### Exercise:
Check every line below for the string "делать". Copy the ones that have it.
BEGIN Data for this exercise
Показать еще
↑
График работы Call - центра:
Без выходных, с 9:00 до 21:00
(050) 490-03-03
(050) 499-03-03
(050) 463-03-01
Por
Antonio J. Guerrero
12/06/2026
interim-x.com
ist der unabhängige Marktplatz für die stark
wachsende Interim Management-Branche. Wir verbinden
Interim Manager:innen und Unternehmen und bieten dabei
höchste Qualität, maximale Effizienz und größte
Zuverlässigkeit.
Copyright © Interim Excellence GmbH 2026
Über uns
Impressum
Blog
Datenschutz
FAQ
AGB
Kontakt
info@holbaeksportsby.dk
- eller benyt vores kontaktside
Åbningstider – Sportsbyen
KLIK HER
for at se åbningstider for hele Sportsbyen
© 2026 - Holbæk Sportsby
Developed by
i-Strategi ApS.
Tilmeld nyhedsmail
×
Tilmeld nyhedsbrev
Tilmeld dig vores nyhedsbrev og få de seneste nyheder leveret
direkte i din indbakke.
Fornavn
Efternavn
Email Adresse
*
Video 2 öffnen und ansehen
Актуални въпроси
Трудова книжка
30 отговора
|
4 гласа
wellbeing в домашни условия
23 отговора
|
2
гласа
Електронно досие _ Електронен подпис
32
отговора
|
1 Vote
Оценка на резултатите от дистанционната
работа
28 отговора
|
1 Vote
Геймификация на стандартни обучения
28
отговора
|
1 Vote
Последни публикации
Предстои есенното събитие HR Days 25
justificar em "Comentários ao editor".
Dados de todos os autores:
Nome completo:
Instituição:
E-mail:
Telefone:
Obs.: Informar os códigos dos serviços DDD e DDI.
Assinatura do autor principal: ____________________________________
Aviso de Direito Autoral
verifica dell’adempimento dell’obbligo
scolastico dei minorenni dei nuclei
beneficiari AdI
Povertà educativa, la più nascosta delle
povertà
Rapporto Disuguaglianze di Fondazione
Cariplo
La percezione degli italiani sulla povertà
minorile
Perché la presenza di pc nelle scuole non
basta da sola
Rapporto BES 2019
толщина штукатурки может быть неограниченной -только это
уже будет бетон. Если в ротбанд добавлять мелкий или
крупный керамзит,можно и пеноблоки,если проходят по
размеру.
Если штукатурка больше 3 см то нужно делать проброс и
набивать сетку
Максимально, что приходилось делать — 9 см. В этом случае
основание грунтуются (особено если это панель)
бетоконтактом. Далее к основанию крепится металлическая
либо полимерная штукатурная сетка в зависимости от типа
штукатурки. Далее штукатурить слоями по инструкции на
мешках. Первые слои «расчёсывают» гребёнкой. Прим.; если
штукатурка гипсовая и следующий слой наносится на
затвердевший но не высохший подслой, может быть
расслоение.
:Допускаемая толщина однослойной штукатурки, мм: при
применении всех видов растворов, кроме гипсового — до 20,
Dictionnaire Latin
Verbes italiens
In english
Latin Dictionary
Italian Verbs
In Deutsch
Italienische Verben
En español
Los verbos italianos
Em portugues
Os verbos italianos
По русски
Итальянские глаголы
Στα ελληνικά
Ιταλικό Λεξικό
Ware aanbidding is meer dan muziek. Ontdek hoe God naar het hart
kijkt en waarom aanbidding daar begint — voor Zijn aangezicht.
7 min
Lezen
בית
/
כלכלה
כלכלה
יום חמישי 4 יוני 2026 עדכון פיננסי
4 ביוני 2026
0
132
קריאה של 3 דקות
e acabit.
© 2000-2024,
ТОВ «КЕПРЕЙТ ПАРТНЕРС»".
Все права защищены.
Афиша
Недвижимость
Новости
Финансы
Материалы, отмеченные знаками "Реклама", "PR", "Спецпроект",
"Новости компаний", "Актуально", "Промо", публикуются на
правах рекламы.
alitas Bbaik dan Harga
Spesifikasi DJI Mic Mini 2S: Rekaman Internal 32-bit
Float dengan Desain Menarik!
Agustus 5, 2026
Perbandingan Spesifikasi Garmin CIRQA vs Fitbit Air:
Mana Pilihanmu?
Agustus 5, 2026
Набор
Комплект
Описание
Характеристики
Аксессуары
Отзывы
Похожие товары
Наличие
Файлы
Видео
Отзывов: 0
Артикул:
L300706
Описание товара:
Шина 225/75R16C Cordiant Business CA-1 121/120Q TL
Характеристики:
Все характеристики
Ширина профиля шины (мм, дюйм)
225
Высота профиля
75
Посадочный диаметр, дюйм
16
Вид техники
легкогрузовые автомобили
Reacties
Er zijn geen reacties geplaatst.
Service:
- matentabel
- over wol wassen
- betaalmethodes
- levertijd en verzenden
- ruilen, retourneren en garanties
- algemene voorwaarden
END Data for this exercise
### Expected answer:
Если штукатурка больше 3 см то нужно делать проброс и
Максимально, что приходилось делать — 9 см. В этом случае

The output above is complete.